Tener un derecho no equivale a ejercerlo. Tengo derecho a trabajar, pero la ley no me obliga a hacerlo. Tengo derecho al libre tránsito, pero la ley no puede obligarme a salir a correr por las calles como Forrest Gump.
En relación con la elección de autoridades, sin embargo, la legislación nos obliga a ejercer el derecho de votación. La ley supone que nuestra elección solo puede ser una: ejercer el voto.
Una elección de una sola opción, obviamente, no es elección. Si no hay elección, no hay derecho.
Somos adultos y ciudadanos completos cuando elegimos si vamos o no a estudiar, si trabajamos o no, si caminamos o no por las calles. No somos adultos y ciudadanos completos cuando se trata de elegir a las autoridades.
La ley dice: “Si decides no ejercer tu derecho, te multamos”. La ley, además, es discriminatoria, porque crea mayor obligación al que menos dinero tiene.
Si tienes dinero, pagas y no votas. Si no tienes dinero…, ¡anda nomás a votar!
El voto debe ser libre, absolutamente libre, por una razón moral. Cada persona debe tener la facultad de elegir si ejerce o no su derecho a votar.

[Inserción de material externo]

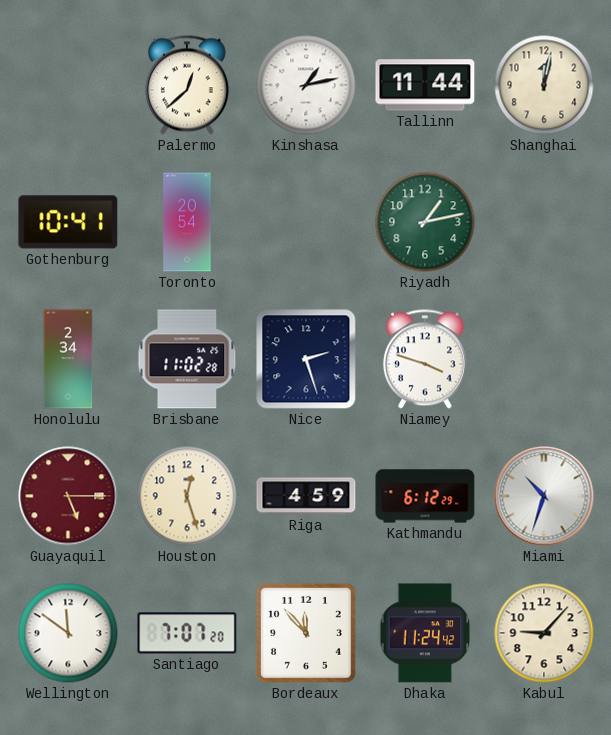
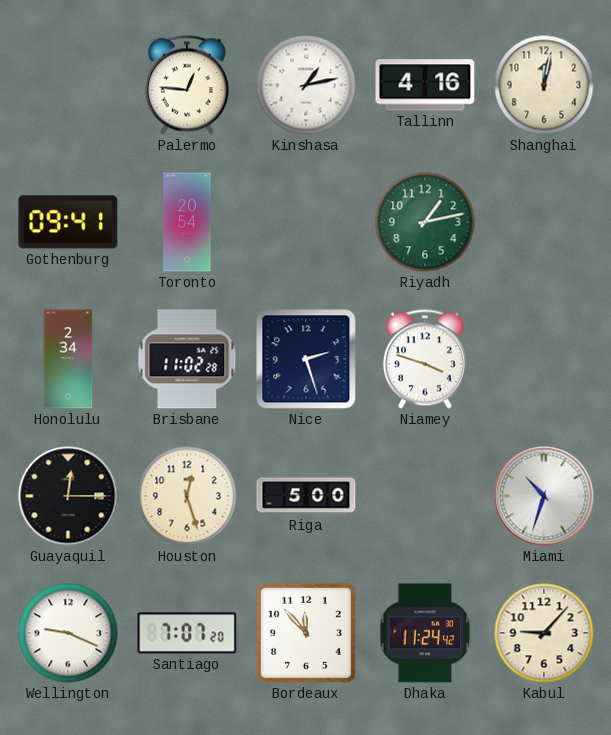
Palermo: 12:38 -> 12:46
Tallinn: 11:44 -> 4:16
Gothenburg: 10:41 -> 09:41
Guayaquil: 5:15 -> 12:15
Guayaquil dial: burgundy -> black
Riga: 4:59 -> 5:00
Kathmandu: 6:12 -> none
Wellington: 11:51 -> 9:19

La ley y la propia Constitución, sin embargo, son contradictorias al respecto. El voto, dice la misma Constitución, “es personal, igual, libre, secreto y obligatorio…”.
¿Libre y obligatorio al mismo tiempo? Nadie debe imponerme cómo votar; pero ¿puede alguien imponerme votar?
Es más seria la intromisión en el fundamento del derecho que aquella en el ejercicio del derecho. La base del ejercicio del derecho es el derecho mismo.
La libertad de decidir si uso o no mi derecho es la raíz moral de este. Arrancada esa libertad de raíz, ¿cómo puedo tomar en serio el ejercicio de esa obligación?
¡No estamos preparados!, se dirá. ¡Caeríamos en manos de los partidos organizados! ¡Los terroristas se organizan mejor y ellos arrasarían en las elecciones!
No estaremos preparados para ser libres si no somos libres. La organización no es garantía de triunfo, sino la motivación.
Con autoridades como las que tenemos ahora hay menos motivación. ¡Pero ellas son el resultado de la obligatoriedad!
El argumento detrás de esta posición es: el peruano es tonto, flojo e irresponsable. Mejor, lo obligamos a ir a votar. Y mejor, obligamos más a los más pobres, porque ellos son más tontos.
El trasfondo de esta posición es inaceptable.
Habrá una mejor elección cuando seamos libres. El voto libre no vendrá de un decreto o una reforma gubernativa. Vendrá de un proceso de adaptación y aprendizaje.
El punto inicial para el cambio es reconocer que tenemos el derecho, no la obligación, de elegir a nuestras autoridades. A partir de ahí, todo puede cambiar. Sobre todo, la calidad de los resultados.